28 Days: Day 4
It was nearly two months ago when my wife pointed out the small library tucked behind the shopping centre near our home. She mentioned it again a week ago when I complained about my inability to get a seat at two of the local Starbucks to write. I wasn't excited by the possibility. I'd tried working in libraries before, and it had always proved difficult. Unlike most cafes, they're filled with children and young teenagers. As a former youth worker, I love kids, but in most libraries they are very loud and very annoying. I'm tempted to say that kids today are more rude than they were when I was young, but we adults have a tendency to forget just how loud and annoying we were. Kids are kids. Anyway, she convinced me to take a look, and sure enough, it was a particularly tiny branch, with three small sections of tables divided by shelves of books over a single floor. It did however, have quite a few electrical outlets, a necessity for my 1999 laptop, and a cozy feel to it. The red brick and maples out front only made it feel smaller, which I liked. It has become my new writing spot. And so here I am, tucked away in the back corner behind the rotating shelf reserved for teen fiction. The hum of conversation is distant and mingles with the sound of turning pages. It feels like home.
The 28 day experiment has become a fascinating experience for me, if only because I can't recall being this focused.
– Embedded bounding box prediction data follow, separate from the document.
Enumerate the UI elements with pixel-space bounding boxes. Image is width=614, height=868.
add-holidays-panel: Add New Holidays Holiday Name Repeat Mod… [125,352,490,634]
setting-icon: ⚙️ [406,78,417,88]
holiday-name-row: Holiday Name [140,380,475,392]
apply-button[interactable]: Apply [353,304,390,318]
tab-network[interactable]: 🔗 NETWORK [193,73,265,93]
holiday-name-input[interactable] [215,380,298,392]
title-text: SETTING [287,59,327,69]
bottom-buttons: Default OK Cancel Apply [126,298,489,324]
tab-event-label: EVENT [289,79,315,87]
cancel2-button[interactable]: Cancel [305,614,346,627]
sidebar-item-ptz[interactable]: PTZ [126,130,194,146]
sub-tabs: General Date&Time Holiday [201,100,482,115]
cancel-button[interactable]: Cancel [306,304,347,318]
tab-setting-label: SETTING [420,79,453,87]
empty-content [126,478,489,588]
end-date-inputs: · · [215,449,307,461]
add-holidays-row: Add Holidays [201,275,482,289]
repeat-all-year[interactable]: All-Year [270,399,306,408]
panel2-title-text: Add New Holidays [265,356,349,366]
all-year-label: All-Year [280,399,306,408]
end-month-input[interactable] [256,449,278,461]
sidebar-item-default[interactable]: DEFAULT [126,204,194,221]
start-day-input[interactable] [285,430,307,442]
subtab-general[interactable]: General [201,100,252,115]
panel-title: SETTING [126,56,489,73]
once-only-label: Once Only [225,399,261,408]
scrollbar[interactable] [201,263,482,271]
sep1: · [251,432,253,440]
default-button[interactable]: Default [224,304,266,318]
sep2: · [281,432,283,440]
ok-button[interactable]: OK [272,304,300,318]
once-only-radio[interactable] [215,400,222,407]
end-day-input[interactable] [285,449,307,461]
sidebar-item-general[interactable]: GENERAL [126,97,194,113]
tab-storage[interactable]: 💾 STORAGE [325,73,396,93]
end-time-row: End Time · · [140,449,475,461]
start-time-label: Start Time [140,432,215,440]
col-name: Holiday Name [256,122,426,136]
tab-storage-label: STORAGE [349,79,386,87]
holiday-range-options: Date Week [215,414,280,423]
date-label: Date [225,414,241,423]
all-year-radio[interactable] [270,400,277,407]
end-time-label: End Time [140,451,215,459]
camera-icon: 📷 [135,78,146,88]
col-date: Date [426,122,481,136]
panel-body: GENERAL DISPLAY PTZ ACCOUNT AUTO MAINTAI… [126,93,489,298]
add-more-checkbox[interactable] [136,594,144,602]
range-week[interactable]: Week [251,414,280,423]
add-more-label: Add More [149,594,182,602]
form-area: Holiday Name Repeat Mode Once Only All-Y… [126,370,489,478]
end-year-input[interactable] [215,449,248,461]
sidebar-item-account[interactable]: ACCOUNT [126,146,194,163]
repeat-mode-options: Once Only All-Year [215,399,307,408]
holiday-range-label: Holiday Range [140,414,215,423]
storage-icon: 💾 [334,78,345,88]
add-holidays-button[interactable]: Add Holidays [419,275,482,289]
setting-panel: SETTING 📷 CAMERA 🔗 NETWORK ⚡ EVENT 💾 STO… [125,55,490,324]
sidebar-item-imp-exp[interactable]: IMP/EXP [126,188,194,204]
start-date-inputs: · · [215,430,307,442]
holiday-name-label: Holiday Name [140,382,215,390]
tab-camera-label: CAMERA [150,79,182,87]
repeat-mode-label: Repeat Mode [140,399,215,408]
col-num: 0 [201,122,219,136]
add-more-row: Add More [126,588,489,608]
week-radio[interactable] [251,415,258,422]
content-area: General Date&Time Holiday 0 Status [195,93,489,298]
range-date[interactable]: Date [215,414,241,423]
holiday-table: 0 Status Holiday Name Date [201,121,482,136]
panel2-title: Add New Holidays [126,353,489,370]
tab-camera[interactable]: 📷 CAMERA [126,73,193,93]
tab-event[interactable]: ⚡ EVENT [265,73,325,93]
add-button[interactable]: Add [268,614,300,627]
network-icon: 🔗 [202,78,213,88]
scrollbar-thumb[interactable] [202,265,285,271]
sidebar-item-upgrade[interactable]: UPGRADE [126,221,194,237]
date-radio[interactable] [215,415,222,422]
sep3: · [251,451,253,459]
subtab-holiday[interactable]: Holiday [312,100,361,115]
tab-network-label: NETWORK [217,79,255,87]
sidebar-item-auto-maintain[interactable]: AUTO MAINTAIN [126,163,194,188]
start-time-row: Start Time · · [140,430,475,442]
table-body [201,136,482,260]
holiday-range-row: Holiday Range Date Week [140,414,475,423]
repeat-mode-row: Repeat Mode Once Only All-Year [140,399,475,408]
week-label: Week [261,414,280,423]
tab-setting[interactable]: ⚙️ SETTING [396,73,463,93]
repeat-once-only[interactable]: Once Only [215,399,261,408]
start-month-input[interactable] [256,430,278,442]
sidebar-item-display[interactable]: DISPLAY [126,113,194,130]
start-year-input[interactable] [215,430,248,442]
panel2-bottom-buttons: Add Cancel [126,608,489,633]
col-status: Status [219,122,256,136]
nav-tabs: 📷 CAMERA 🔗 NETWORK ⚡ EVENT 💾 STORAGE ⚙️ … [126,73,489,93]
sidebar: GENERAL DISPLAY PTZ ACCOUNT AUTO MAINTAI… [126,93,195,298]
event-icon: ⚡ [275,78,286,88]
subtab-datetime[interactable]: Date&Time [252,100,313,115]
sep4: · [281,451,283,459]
In the words of my wife, I tend to "flit from one thing to another." A blog, an article, a book, my research. Sometimes having a number of interests can be a curse, as I am easily distracted by any number of things. Which is why I can't go home. The lure of the internet (my laptop is too old and not equipped to handle it) and the bed and sometimes television means the writing must happen away from such temptations. These days, I am particularly hooked on Facebook, and if you're unfamiliar with the social networking site, feel free to look it up. But be warned. It's addictive. Especially when your tendencies lie towards discussion and discourse. From politics to religion to health care to sports, the only way for me to ignore that particular siren is to stay far away from her shores.
On the positive side, those discussions allow me a glimpse into the workings of human tendencies, especially my own. And when it comes to various topics, especially politics and religion, it never ceases to amaze me how involved and passionate they become, how the rhetoric so easily leads to personal attacks. How is this positive? Well, when you write speculative fiction, you're responsible for world creation. My novel is set in the late 13th Century (comparatively, as it is a different world) and it is dominated by the Cursh Empire, built through the centuries by the spread of its church. A single country, Dioneysia, has managed to maintain its independence. The politics and governance of those two entities, along with the number of small communities that exist as either part of or separate to the larger ones, means that the issues and discussions on a forum like Facebook inevitably find themselves played out in my work. People have not changed, and while the issues change as our culture changes, the mind sets and systems stay remarkably the same.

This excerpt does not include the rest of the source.